As before, we can compare the actual spase used by the tensor vs. what it would require if it were dense.

In [4]:
tensor.nbytes / 1e9                # Actual memory usage in GB

0.00018948

In [5]:
np.prod(tensor.shape) * 8 / 1e9    # Memory usage if array was dense, in GB

802.4016

In [6]:
import time
%load_ext memory_profiler

Note that even though we started with a sparse tensor, the factors are dense. This is because we used the dense version of `parafac`. Since the factors are in general dense, even for a sparse tensor, this is generally preferred. 
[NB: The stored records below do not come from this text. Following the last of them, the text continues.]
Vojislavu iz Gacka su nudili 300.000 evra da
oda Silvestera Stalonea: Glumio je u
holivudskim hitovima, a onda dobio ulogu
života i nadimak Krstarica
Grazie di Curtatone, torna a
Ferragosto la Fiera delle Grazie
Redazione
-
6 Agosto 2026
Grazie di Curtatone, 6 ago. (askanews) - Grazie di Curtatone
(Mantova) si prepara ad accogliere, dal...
Let's decompose the sparse tensor into a sparse Kruskal tensor:

In [7]:
from tensorly.contrib.sparse.decomposition import parafac as parafac_sparse

In [8]:
%%memit
start_time = time.time()
sparse_kruskal = parafac_sparse(tensor, rank=rank, init='random', verbose=True)
end_time = time.time()
total_time = end_time - start_time
print('Took %d mins %d secs' % (divmod(total_time, 60)))
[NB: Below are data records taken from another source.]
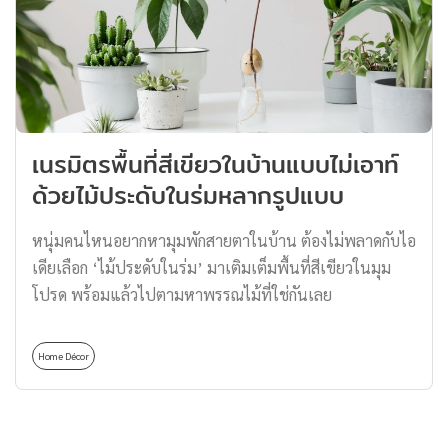
เนรมิตรพื้นที่สีเขียวในบ้านแบบไม่เอาท์
ด้วยไม้ประดับในร่มหลากรูปแบบ
หนุ่มคนไหนอยากหามุมพักสายตาในบ้าน ต้องไม่พลาดกับไอ
เดียเลือก ‘ไม้ประดับในร่ม’ มาเติมเต็มพื้นที่สีเขียวในมุม
โปรด พร้อมแล้วไปตามหาพรรณไม้ที่ใช่กันเลย
Home Décor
reconstruction error=0.5826844593958526
iteration 1, reconstruction error: 0.32583862278041187, decrease = 0.2568458366154407, unnormalized = 2.387513538370463
iteration 2, reconstruction error: 0.32499296587658, decrease = 0.0008456569038318706, unnormalized = 2.3813171664072916
iteration 3, reconstruction error: 0.32497680025263603, decrease = 1.616562394396448e-05, unnormalized = 2.3811987162196093
iteration 4, reconstruction error: 0.3249728063814774, decrease = 3.993871158625151e-06, unnormalized = 2.3811694519740745
iteration 5, reconstruction error: 0.3249713085966895, decrease = 1.4977847879182882e-06, unnormalized = 2.3811584772730763
iteration 6, reconstruction error: 0.3249706074264761, decrease = 7.011702133907782e-07, unnormalized = 2.381153339596754
iteration 7, reconstruction error: 0.3249702426319896, decrease = 3.647944865070585e-07, unnormalized = 2.38115066664237
iteration 8, reconstruction error: 0.324970039781819, decrease = 2.0285017060528432e-07, unnormalized = 2

Let's look at the result

In [9]:
sparse_kruskal

(weights, factors) : rank-5 KruskalTensor of shape (1000, 1001, 1002, 100) 
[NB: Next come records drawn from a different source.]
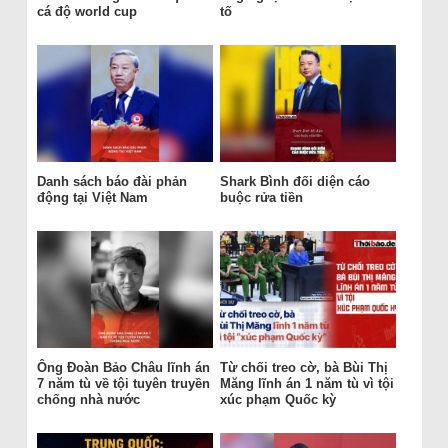
cá độ world cup
tố
Danh sách báo đài phản
Shark Bình đối diện cáo
động tại Việt Nam
buộc rửa tiền
Ông Đoàn Bảo Châu lĩnh án
Từ chối treo cờ, bà Bùi Thị
7 năm tù về tội tuyên truyền
Măng lĩnh án 1 năm tù vì tội
chống nhà nước
xúc phạm Quốc kỳ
Because the `factors_sparse` are sparse, we can reconstruct them into a tensor without using too much memory. In general, this will not be the case, but it is for our toy example. Let's do this to look at the absolute error for the decomposition. 

In [10]:
tl.norm(tensor - kruskal_to_tensor(sparse_kruskal))

2.381147009853927

It is not actually necessary to compute this, as the same as the norm of the tensor times the reconstruction error that was printed by the algorithm (you can pass `return_errors=True` to `parafac()` to have the reconstruction errors be returned along with the factors). That is, $$\mathrm{reconstruction\ error} = \frac{\|\mathrm{tensor} - \mathrm{kruskal\_to\_tensor}(\mathrm{factors})\|_2}{\|\mathrm{tensor}\|_2}$$ (they won't be exactly the same due to numerical differences in how they are calculated).

In [11]:
tl.norm(tensor - kruskal_to_tensor(sparse_kruskal))/tl.norm(tensor)

0.3249697435676321

Let's look at one of the nonzero entries to see how close it is to the original tensor. The factors satisfy $$\sum_{r=0}^{R-1} {f_0}_r\circ {f_1}_r \circ {f_2}_r \circ {f_3}_r,$$ where $R$ is the rank (here 5), ${f_i}_r$ is the $r$-th column of the $i$-th factor of the decomposition, and $\circ$ is the vector outer product. Component-wise, this translates to a product of corresponding elements per component for each factor, summed over the columns.

In [12]:
tensor.coords

array([[  7,   7,   7, ..., 952, 952, 952],
       [ 10,  10,  10, ..., 955, 955, 955],
       [121, 260, 266, ..., 685, 810, 888],
       [ 10,  10,  10, ...,  91,  91,  91]])

In [13]:
orig_val = tensor[tuple(tensor.coords.T[0])]
orig_val

0.00869538487621399

In [14]:
weights_sparse, factors_sparse = sparse_kruskal
sparse_val = np.sum(np.prod(sparse.stack([factors_sparse[i][idx] for i, idx in enumerate(tuple(tensor.coords.T[0]))], 0), 0))
sparse_val

0.0

In [16]:
np.abs(orig_val - sparse_val)

0.00869538487621399

The difference here is mostly due to random chance. The total reconstruction errors for the two runs of algorithm were roughly the same. In general, the error of the factorization will vary due to the randomness of the initial factors chosen by the algorithm.